Random Numbers
Contents
Random Numbers#
This notebook provides some more details on obtaining random numbers in Python and Pandas, and how to work with random number generators (RNGs).
We are just going to need a few packages:
import numpy as np
import pandas as pd
import matplotlib.pyplot as plt
import seaborn as sns
import random
import seedbank
C:\Users\michaelekstrand\scoop\apps\mambaforge\current\envs\cs533\lib\site-packages\scipy\__init__.py:146: UserWarning: A NumPy version >=1.16.5 and <1.23.0 is required for this version of SciPy (detected version 1.23.1
warnings.warn(f"A NumPy version >={np_minversion} and <{np_maxversion}"
Generating Random Numbers#
Computers to not generate actually random numbers. Instead they generate pseudorandom numbers: numbers that, for our purposes, behave as if they were random, in that we canot predict (without knowing the generator’s state) what the next number will be.
As we have seen, we often seed the random number generator so its results are predictable, so that we can reproduce results.
Let’s create a random number generator with a particular seed:
rng = np.random.default_rng(42)
We can then get a number in the range \(0 \le n \lt 50\):
rng.integers(50)
4
If we ask for a second number, we get a different one:
rng.integers(50)
38
If, however, we create another generator with the same seed, we get the same first number:
rng2 = np.random.default_rng(42)
rng2.integers(50)
4
The generator object stores a state, an internal number that is used to generate the next number, and updated each time we generate more numbers. Without knowing what the state is, it is difficult to predict what the next number will be. Such numbers, assuming they obey reasonable statistical properties, are a sufficiently close approximation to random that we can use them for simulations, bootstraps, and other things that need access to the ability to generate random numbers or make random decisions. There are quite a few tests for determining if an RNG’s output is “good enough”, which are outside the scope of this class.
Modern Approach: NumPy Generators#
The modern approach to doing random number generation in scientific Python code is to use a Generator
object from NumPy. The default_rng()
function creates such a generator, as we have seen above:
rng = np.random.default_rng(20221013)
NumPy actually supports multiple different random number generation algorithms, and default_rng
creates one using the current default settings. Future versions of NumPy may change those defaults, so sequences of numbers are only repeatable with the same NumPy version (and actually on the same OS & CPU architecture).
This object supports many different methods for producing different kinds of output. We have already seen integers()
:
rng.integers(1000)
0
It can also generate multiple integers at once as an array:
rng.integers(1000, size=10)
array([222, 196, 114, 502, 953, 182, 213, 59, 367, 111], dtype=int64)

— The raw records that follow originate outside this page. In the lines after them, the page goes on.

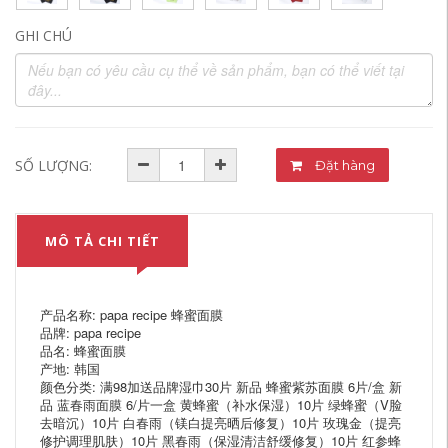
GHI CHÚ
SỐ LƯỢNG:
Đặt hàng
MÔ TẢ CHI TIẾT
产品名称: papa recipe 蜂蜜面膜
品牌: papa recipe
品名: 蜂蜜面膜
产地: 韩国
颜色分类: 满98加送品牌湿巾30片 新品 蜂蜜紫苏面膜 6片/盒 新
品 蓝春雨面膜 6/片一盒 黄蜂蜜（补水保湿）10片 绿蜂蜜（V脸
去暗沉）10片 白春雨（镁白提亮晒后修复）10片 玫瑰金（提亮
修护调理肌肤）10片 黑春雨（保湿清洁舒缓修复）10片 红参蜂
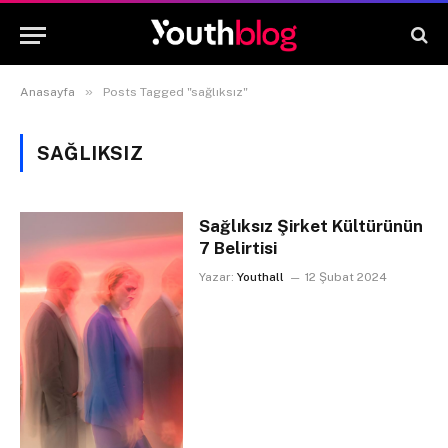
»
Anasayfa
Posts Tagged "sağlıksız"
SAĞLIKSIZ
Sağlıksız Şirket Kültürünün
7 Belirtisi
Yazar:
Youthall
12 Şubat 2024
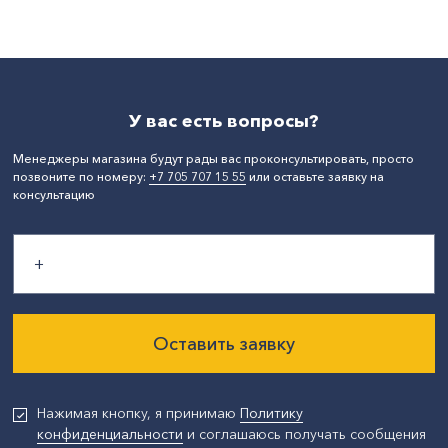
У вас есть вопросы?
Менеджеры магазина будут рады вас проконсультировать, просто
позвоните по номеру:
+7 705 707 15 55
или оставьте заявку на
консультацию
Оставить заявку
Нажимая кнопку, я принимаю
Политику
конфиденциальности
и соглашаюсь получать сообщения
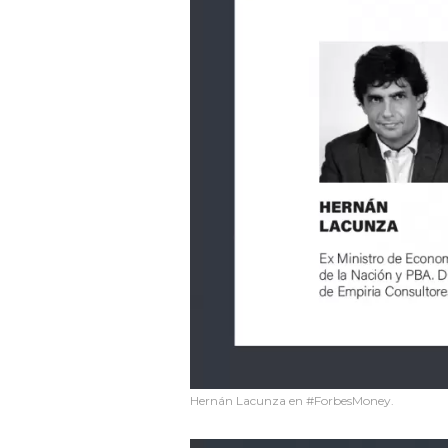
Hernán Lacunza en #ForbesMoney.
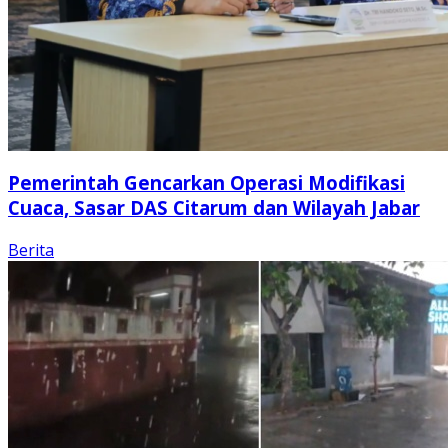
Pemerintah Gencarkan Operasi Modifikasi
Cuaca, Sasar DAS Citarum dan Wilayah Jabar
Berita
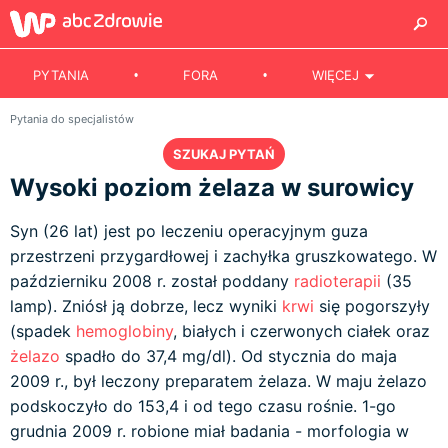
PYTANIA
FORA
WIĘCEJ
Pytania do specjalistów
SZUKAJ PYTAŃ
Wysoki poziom żelaza w surowicy
Syn (26 lat) jest po leczeniu operacyjnym guza
przestrzeni przygardłowej i zachyłka gruszkowatego. W
październiku 2008 r. został poddany
radioterapii
(35
lamp). Zniósł ją dobrze, lecz wyniki
krwi
się pogorszyły
(spadek
hemoglobiny
, białych i czerwonych ciałek oraz
żelazo
spadło do 37,4 mg/dl). Od stycznia do maja
2009 r., był leczony preparatem żelaza. W maju żelazo
podskoczyło do 153,4 i od tego czasu rośnie. 1-go
grudnia 2009 r. robione miał badania - morfologia w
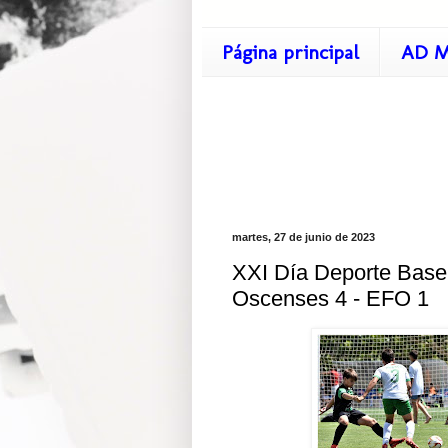
Página principal
AD M
martes, 27 de junio de 2023
XXI Día Deporte Base 
Oscenses 4 - EFO 1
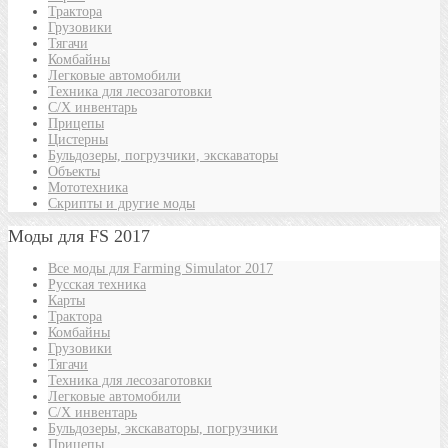
Трактора
Грузовики
Тягачи
Комбайны
Легковые автомобили
Техника для лесозаготовки
С/Х инвентарь
Прицепы
Цистерны
Бульдозеры, погрузчики, экскаваторы
Объекты
Мототехника
Скрипты и другие моды
Моды для FS 2017
Все моды для Farming Simulator 2017
Русская техника
Карты
Трактора
Комбайны
Грузовики
Тягачи
Техника для лесозаготовки
Легковые автомобили
С/Х инвентарь
Бульдозеры, экскаваторы, погрузчики
Прицепы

If we want random floating-point numbers in the range \([0,1]\), we can use random()
:
rng.random()
0.8157251358428466
Like integers
, and any other methods returning numbers, it can take a size
:
rng.random(size=5)
array([0.68121396, 0.40387077, 0.87274614, 0.9671598 , 0.76114327])
The Generator
class has methods to draw numbers from many distributions, like the normal:
rng.normal(0, 1)
-0.5737262994785399
We can see that these look pretty normal if we plot a histogram of many draws:
sns.displot(x=rng.normal(5, 2, size=10000), kde=True)
plt.show()
Another is the exponeitial:
sns.displot(x=rng.exponential(10, size=10000))
plt.show()
The choice()
method uses the random number generator to choose from a list or array of values. Let’s make such an array:
vals = np.arange(0, 100, 5)
vals
array([ 0, 5, 10, 15, 20, 25, 30, 35, 40, 45, 50, 55, 60, 65, 70, 75, 80,
85, 90, 95])
And randomly pick 5 elements:
rng.choice(vals, 5)
array([70, 60, 30, 10, 40])
By default, the sampling is with replacement when we use choice
. To make it without replacement:
rng.choice(vals, 5, replace=False)
array([85, 75, 25, 95, 20])
There are several other ways that Generator
can generate random outputs. I recommend reading its documentation.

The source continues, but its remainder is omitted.